(Saved entries)
+ + + + + + +

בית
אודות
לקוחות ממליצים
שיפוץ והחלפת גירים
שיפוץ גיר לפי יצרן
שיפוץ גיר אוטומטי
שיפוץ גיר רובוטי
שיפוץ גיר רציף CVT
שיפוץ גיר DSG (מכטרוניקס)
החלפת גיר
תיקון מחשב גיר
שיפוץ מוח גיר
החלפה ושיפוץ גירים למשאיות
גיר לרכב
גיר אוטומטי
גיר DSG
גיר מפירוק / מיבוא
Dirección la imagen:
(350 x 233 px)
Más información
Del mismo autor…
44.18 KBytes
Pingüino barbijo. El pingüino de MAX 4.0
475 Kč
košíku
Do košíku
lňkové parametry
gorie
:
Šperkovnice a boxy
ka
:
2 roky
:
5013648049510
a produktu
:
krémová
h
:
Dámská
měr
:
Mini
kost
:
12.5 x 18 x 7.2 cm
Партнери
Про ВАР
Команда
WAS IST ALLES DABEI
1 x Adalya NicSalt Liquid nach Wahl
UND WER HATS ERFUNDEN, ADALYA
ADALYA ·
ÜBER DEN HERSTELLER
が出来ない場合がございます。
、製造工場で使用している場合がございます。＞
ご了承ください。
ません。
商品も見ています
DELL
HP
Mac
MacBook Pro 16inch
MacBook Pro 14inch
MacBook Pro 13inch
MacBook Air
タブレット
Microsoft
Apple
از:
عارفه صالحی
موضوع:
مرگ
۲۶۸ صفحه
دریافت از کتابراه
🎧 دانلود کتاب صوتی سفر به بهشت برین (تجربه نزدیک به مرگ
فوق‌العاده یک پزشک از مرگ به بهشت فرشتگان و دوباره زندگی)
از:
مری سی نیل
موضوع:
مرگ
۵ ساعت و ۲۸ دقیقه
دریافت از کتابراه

+ + + + + + +

> _Task_
The word "بهشت" may appear in several lines of the data; count those lines and give only the number.

> _Answer space_
2